And somewhere in there, between the third beer and the fourth, we decided the Hugo Losers should have a party. My hotel room was chosen as the venue, Monday night for the time (later the party would always be on Hugo night, but that first one was more of a dead dog). We scrounged our booze by going around to all the other parties and begging leftovers, so we had some box wine and a lot of Old Milwaukee beer and some smuggled Coors. Gardner took on the role of doorman, so only true losers could get in: winners who dared appear were pelted with cheese doodles and booed lustily. I got as drunk as I have ever gotten and ended up standing on the desk, leading the losers in a LOOOOOOOOOSE chant modeled on Bob Tucker’s famous SMOOOOOOOOOTH. But Bob always passed around a bottle of Beam’s Choice, and we were passing Boone’s Farm, I think. (Good enough for losers).

Ah, that was an epic night. The stories I could tell. (And will, if you ply me with booze at Sasquan, but it had best not be Boone’s Farm, I’m not as desperate as I was). LOCUS wrote us up as the best party of the convention. The Hugo Losers Party became a legend.
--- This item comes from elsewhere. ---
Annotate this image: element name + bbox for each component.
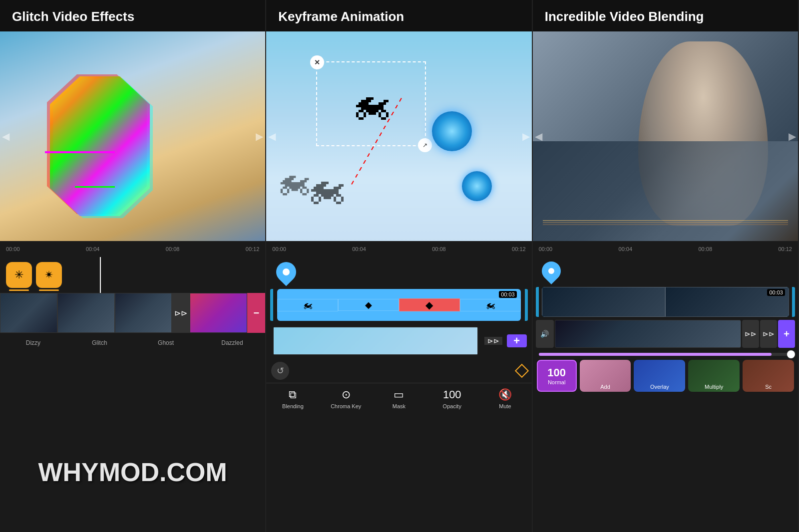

Then, of course, it became a tradition. Gardner and I ran another one at Suncon in 1977, and yet another at Iguanacon in 1978 (I lost my first novel Hugo that year). I don’t think there was one in 1979, but don’t know for sure… that year worldcon was in England, and I didn’t have the money to go. But the Hugo Losers party came back big in 1980, at Noreascon II. That blurry picture up above? That’s me, entering the Hugo Losers Party with two Hugos in my hands. Such hubris cannot go unpunished. Nor did it. Please note the man lurking behind me. That’s Gardner, smiling innocently. A few moment later, when my back was turned, he produced a can of whipped cream and sprayed it all over my head. Sic Semper Victorius.

I was hoping to be sprayed again the following year, at Denvention… but damn it, I lost again, this time to Gordy, as related above, so once again I became a Loser in good standing. I did get to welcome my old friend Howard Waldrop to the club, since he lost his first Hugo that night, also to Gordy. (Howard has in fact never won a Hugo, so if he’s not the current Bull Goose Loser, he is surely close). Here’s me presenting a consolation prize to him at that year’s Hugo Loser Party, a faux “special issue” F&SF cover (some of the stories illustrated there had not even been written yet, but would be). ((One of these years F&SF should do a real Howard Waldrop special issue, he surely deserves it)).

The Denvention Hugo Losers party was another of the legendary ones. Rusty Hevelin was Fan GOH and he let us use his suite, which was huge… but so many losers packed in that you could hardly move, so we had to pretend to close the party and throw half of them out. (The ones who left were the real losers, heh heh).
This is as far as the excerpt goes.